Despite being surrounded by music and musicians while growing up in Winnipeg, Brackendale’s Cam Salay says he was the last person in his family to become interested in learning to play an instrument.
“I was more of a sports kid,” said Salay, who went on to play banjo with Juno Award-winning band The Paperboys for nine years. “But my mom played piano and taught choirs all her life. My dad plays saxophone and played in bands when I was growing up. They’d always be rehearsing in the house.”
Salay’s brother was also an accomplished guitarist, and his sister earned music degrees in university and became a music teacher.
“In my family, she is actually the most advanced musically,” he said. “But my brother is the most naturally gifted musician. He can play anything just by listening to it.”
Salay didn’t show a real interest in music until he was well into high school.
“I was more into hockey and all that,” he said. “But when I was around 17, I realized some people played music for a living… that was their job… and it became a goal for me.”
That’s when he discovered the banjo.
“It started with the Beverly Hillbillies,” he said. “But then I started going to the Winnipeg Folk Festival and fell in love with that kind of music.”
He played in a couple of small folk bands around Winnipeg before moving to Whistler in 1987.
“My brother had moved out here in 1984 and you know how it goes, I came to visit and ski, and ended up staying 20 years,” Salay said.
It was in Whistler that he met his future band mates in The Paperboys, sitting in with them one night on banjo before being invited into the group.
Now living in Brackendale, regularly performing around the Sea to Sky Corridor and teaching a new generation of musicians, Salay has recruited his family to join him onstage in a couple of upcoming shows.
On Saturday (Dec. 27) at 10 p.m., Salay and brother Joe Jr. will be at the Howe Sound Inn and Brew Pub as The Salay Brothers.
“We’ll be playing some bluegrass, some folk and a bit of Neil Young,” he said. “But, really, it’s just a warm-up.”
On Jan. 4, Salay and Joe Jr. join their mother and father from Winnipeg, along with Salay’s wife Colleen, at the Brackendale Art Gallery for a special Salay Family Band show.
“This is the first time we’ve done something like this out here,” he said. “When I go back to Winnipeg to visit my folks, we do get together for what they call ‘Jam with Cam’ in my father’s back yard.

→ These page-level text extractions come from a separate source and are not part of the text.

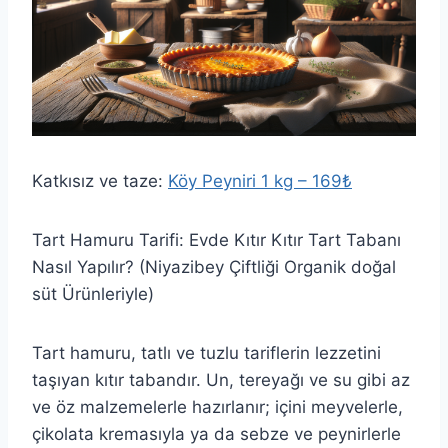
Katkısız ve taze:
Köy Peyniri 1 kg – 169₺
Tart Hamuru Tarifi: Evde Kıtır Kıtır Tart Tabanı
Nasıl Yapılır? (Niyazibey Çiftliği Organik doğal
süt Ürünleriyle)
Tart hamuru, tatlı ve tuzlu tariflerin lezzetini
taşıyan kıtır tabandır. Un, tereyağı ve su gibi az
ve öz malzemelerle hazırlanır; içini meyvelerle,
çikolata kremasıyla ya da sebze ve peynirlerle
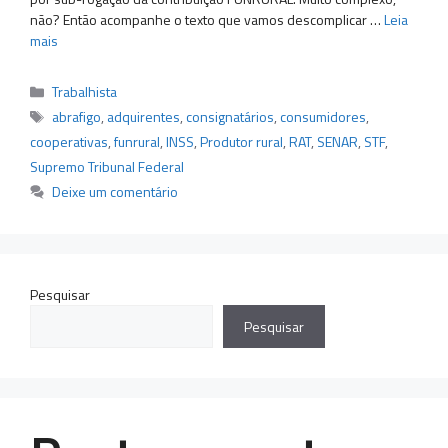
não? Então acompanhe o texto que vamos descomplicar …
Leia
mais
Categorias
Trabalhista
Tags
abrafigo
,
adquirentes
,
consignatários
,
consumidores
,
cooperativas
,
funrural
,
INSS
,
Produtor rural
,
RAT
,
SENAR
,
STF
,
Supremo Tribunal Federal
Deixe um comentário
Pesquisar
Pesquisar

But that usually includes other people like my aunt and my dad’s band mates.”
Salay said his family band plans to play an eclectic mix of music ranging from bluegrass to rock, and he expects his 83-year-old father to show off his saxophone skills.
“My dad loves to improvise on the horn,” he said. “And my mom just recently picked up the bass, so she’ll be on bass for the show. Colleen will be singing.”
In keeping with the “family” theme, sisters Cameron and Lindsay Larson, both Salay’s guitar students, will open the show.
Tickets for the Salay Family Band show are $15 and available at the BAG or Xocolatl. There’s no cover for the Salay Brothers’ show.